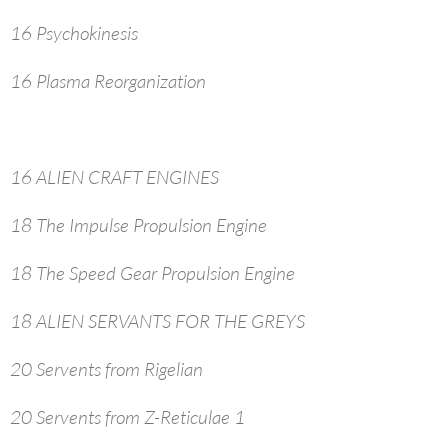
16 Psychokinesis
16 Plasma Reorganization
16 ALIEN CRAFT ENGINES
18 The Impulse Propulsion Engine
18 The Speed Gear Propulsion Engine
18 ALIEN SERVANTS FOR THE GREYS
20 Servents from Rigelian
20 Servents from Z-Reticulae 1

--*--

→ **AIM OF THE TASK**:
Write out all the entries precisely as given, omitting each image.

→ **REPLY**:
16 Psychokinesis
16 Plasma Reorganization
16 ALIEN CRAFT ENGINES
18 The Impulse Propulsion Engine
18 The Speed Gear Propulsion Engine
18 ALIEN SERVANTS FOR THE GREYS
20 Servents from Rigelian
20 Servents from Z-Reticulae 1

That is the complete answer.